## WHAT IS REQUIRED
Images appear in the records below; leave them out and repeat everything else exactly.

## TASK INPUTS
-- Opening Marker --
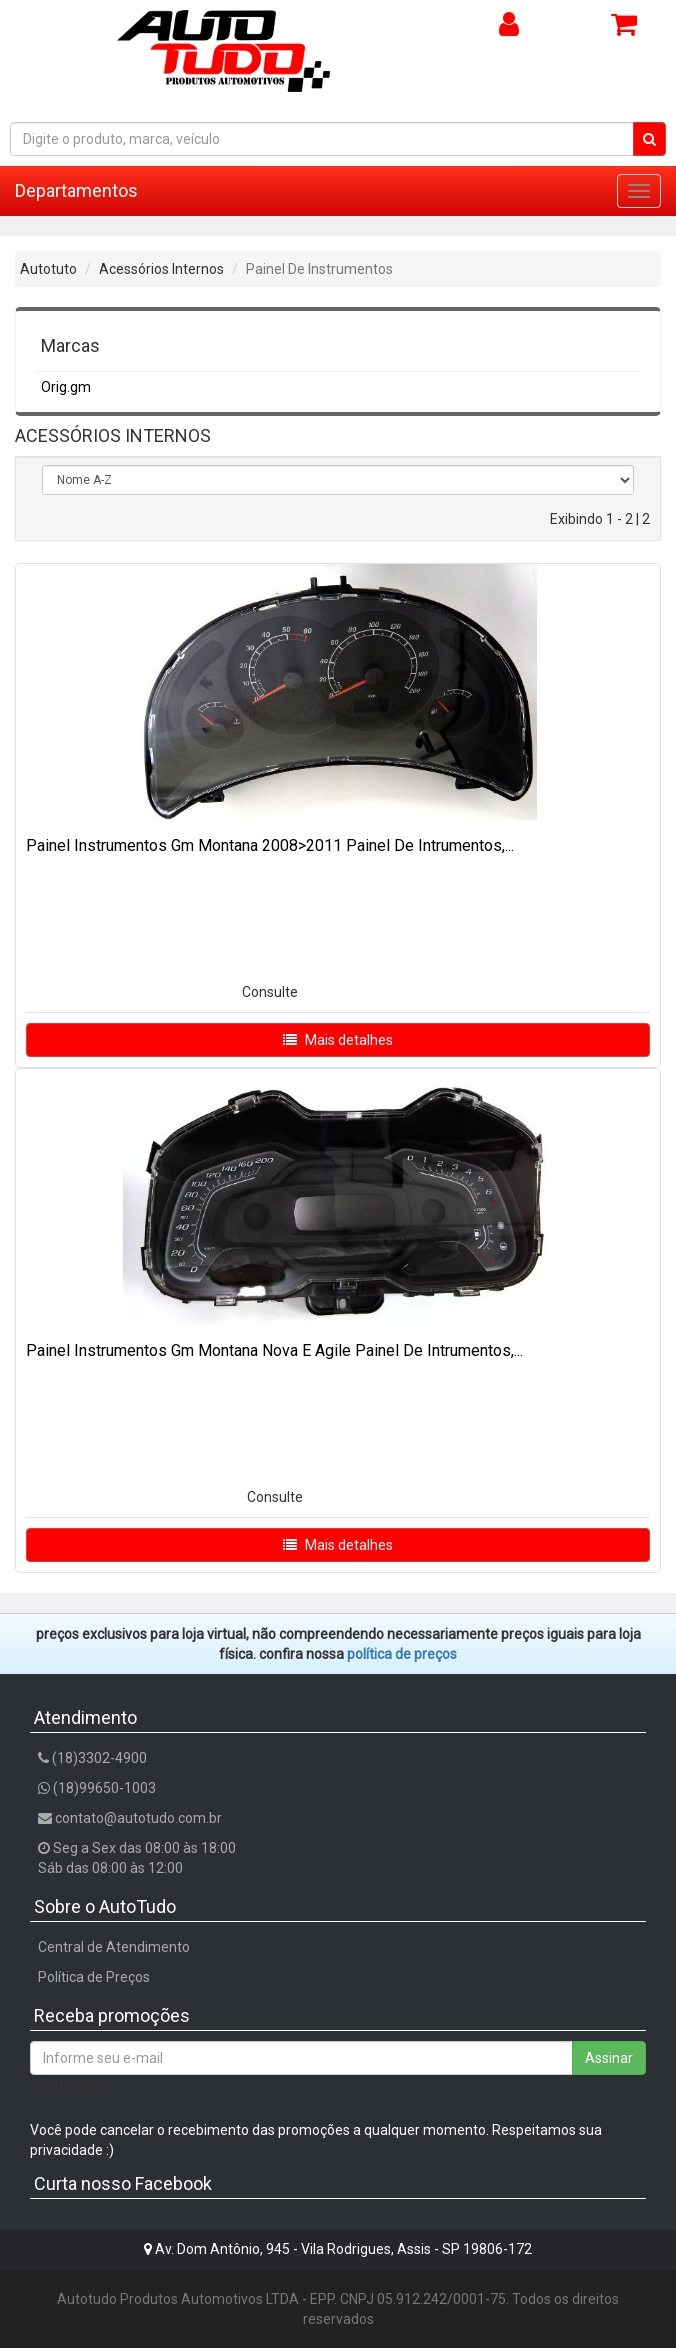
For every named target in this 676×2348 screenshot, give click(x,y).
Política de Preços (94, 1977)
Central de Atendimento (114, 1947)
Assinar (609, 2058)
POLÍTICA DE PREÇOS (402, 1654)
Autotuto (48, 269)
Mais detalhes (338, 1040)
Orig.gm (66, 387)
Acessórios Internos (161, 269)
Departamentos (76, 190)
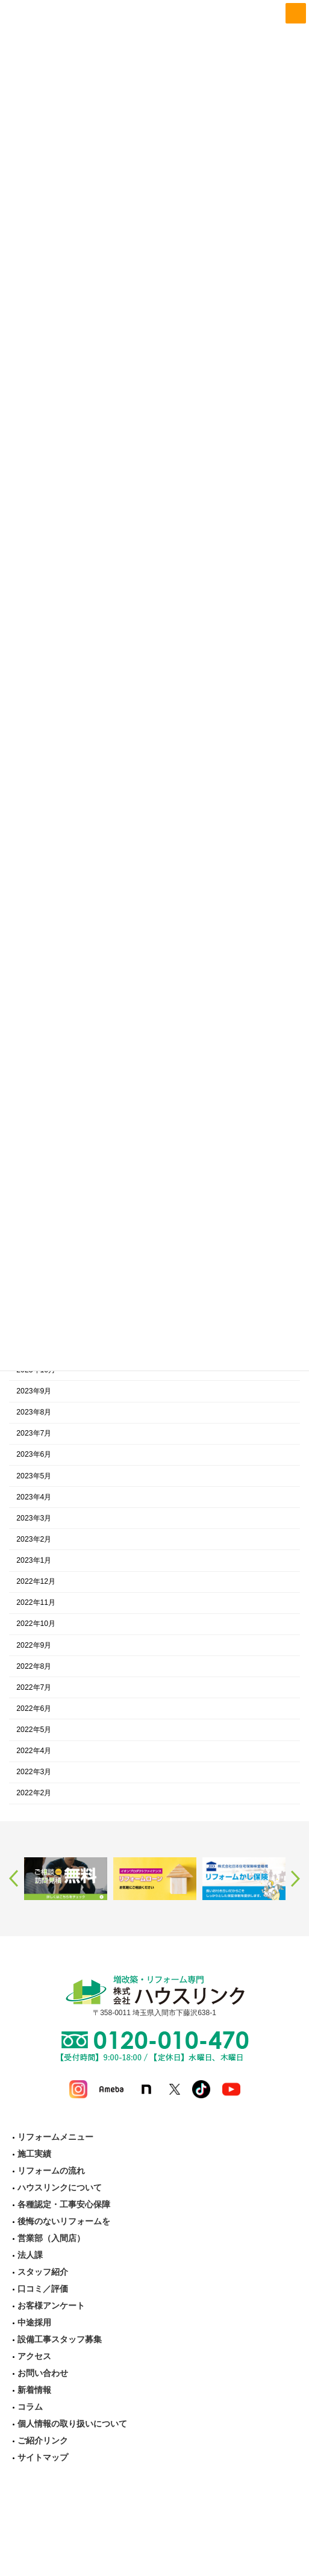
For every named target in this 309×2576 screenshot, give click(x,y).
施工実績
-- Closing Marker --
## PROBLEM SOLUTION
For every named target in this 676×2348 screenshot, give click(x,y).
Política de Preços (94, 1977)
Central de Atendimento (114, 1947)
Assinar (609, 2058)
POLÍTICA DE PREÇOS (402, 1654)
Autotuto (48, 269)
Mais detalhes (338, 1040)
Orig.gm (66, 387)
Acessórios Internos (161, 269)
Departamentos (76, 190)
For every named target in this 309×2576 screenshot, give click(x,y).
施工実績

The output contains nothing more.